Completed: All 501 tests were successful.                                                            
                                                                                                     
miguel@vb-ubuntu:~/dbsd/8.0/mysql-test$
[6 Jun 2021 15:07] MySQL Verification Team
Thank you for the bug report. Co-worker was able to repeat with 8.0.25, however with most recent source server, 10 times tested I couldn't repeat:

miguel@vb-ubuntu:~/dbsd/8.0$ bin/mysqld --version
/home/miguel/dbsd/8.0/bin/mysqld  Ver 8.0.26-debug for Linux on x86_64 (Source distribution BUILT: 2021-MAY-26)

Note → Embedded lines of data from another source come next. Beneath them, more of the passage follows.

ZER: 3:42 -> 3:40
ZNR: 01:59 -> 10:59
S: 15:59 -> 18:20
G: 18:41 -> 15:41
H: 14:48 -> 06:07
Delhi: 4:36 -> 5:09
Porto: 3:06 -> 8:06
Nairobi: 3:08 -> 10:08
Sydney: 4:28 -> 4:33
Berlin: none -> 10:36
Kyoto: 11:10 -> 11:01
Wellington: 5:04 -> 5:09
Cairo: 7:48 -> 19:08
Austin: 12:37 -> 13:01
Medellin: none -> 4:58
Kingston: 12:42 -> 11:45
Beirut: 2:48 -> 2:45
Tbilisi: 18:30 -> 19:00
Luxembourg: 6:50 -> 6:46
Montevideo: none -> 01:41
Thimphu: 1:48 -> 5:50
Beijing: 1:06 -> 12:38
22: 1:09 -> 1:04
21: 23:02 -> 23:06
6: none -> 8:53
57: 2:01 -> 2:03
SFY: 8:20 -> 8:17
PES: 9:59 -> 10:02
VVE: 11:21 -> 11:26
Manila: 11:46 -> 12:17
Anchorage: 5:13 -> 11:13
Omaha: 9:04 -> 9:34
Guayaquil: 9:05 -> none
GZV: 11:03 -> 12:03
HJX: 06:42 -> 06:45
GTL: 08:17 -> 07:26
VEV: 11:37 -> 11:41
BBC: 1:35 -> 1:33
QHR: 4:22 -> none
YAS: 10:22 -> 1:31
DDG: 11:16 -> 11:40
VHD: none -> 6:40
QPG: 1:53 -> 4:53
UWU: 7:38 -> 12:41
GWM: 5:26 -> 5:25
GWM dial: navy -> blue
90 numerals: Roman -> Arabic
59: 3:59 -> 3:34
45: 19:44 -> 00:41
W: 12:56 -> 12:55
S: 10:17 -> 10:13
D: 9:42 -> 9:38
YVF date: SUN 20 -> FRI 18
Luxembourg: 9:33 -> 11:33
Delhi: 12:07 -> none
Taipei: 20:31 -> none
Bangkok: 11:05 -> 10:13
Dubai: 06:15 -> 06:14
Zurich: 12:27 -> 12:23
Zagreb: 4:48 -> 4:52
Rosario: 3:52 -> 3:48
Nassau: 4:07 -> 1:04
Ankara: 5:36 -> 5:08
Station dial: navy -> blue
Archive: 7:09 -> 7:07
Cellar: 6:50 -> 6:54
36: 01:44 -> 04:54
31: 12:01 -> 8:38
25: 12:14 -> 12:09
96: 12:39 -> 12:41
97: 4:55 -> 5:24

[ 99%] sys_vars.innodb_log_writer_threads_basic w8  [ pass ]    358
[ 99%] sys_vars.innodb_log_writer_threads_basic w3  [ pass ]    321
[100%] shutdown_report                          w0  [ pass ]
------------------------------------------------------------------------------
The servers were restarted 0 times
The servers were reinitialized 0 times
Spent 190.894 of 1586 seconds executing testcases

Completed: All 501 tests were successful.
===============================================================================
[ 99%] sys_vars.innodb_log_writer_threads_basic w19 [ pass ]    431                
[ 99%] sys_vars.innodb_log_writer_threads_basic w13 [ pass ]    434                
[ 99%] sys_vars.innodb_log_writer_threads_basic w8  [ pass ]    615                
[100%] shutdown_report                          w0  [ pass ]                       
------------------------------------------------------------------------------     
The servers were restarted 0 times                                                 
The servers were reinitialized 0 times                                             
Spent 190.091 of 1648 seconds executing testcases                                  
                                                                                   
Completed: All 501 tests were successful.                                          
     
=============================================================================== 
[ 99%] sys_vars.innodb_log_writer_threads_basic w7  [ pass ]    429
[ 99%] sys_vars.innodb_log_writer_threads_basic w4  [ pass ]     87
[100%] shutdown_report                          w0  [ pass ]
------------------------------------------------------------------------------
The servers were restarted 0 times
The servers were reinitialized 0 times
Spent 190.060 of 1592 seconds executing testcases

Completed: All 501 tests were successful.
=============================================================================== 
[ 99%] sys_vars.innodb_log_writer_threads_basic w17 [ pass ]    165
[ 99%] sys_vars.innodb_log_writer_threads_basic w16 [ pass ]    155
[100%] shutdown_report                          w0  [ pass ]
------------------------------------------------------------------------------
The servers were restarted 0 times
The servers were reinitialized 0 times
Spent 195.205 of 1613 seconds executing testcases

Completed: All 501 tests were successful.
[7 Jun 2021 14:11] Yura Sorokin
It looks like the problem was introduced in 8.0.22 in the following commit
https://github.com/mysql/mysql-server/commit/9bfe6028224b6125c7e9104b7e91734e9b030952

While "log_resume_writer_threads()" implements an additional while loop to confirm that *_notifier_resume_lsn have been accepted, there is no similar logic in "log_pause_writer_threads()" making sure that notifiers has entered "pause if" ("if (UNIV_UNLIKELY(           log.xxx_threads_paused.load(std::memory_order_acquire)))") and are waiting on 
"writer_threads_resume_event".

This may have been fixed after 8.0.25 as you say that it is no longer reproducible, but please double check with Yasufumi / Pawel.
[30 Jul 2021 10:04] Yura Sorokin
Fixed in 8.0.26

InnoDB: A failure occurred during testing of innodb_log_writer_threads variable configuration. The failure was caused by a race condition. (Bug #32129814)

References: This issue is a regression of: Bug #30088404.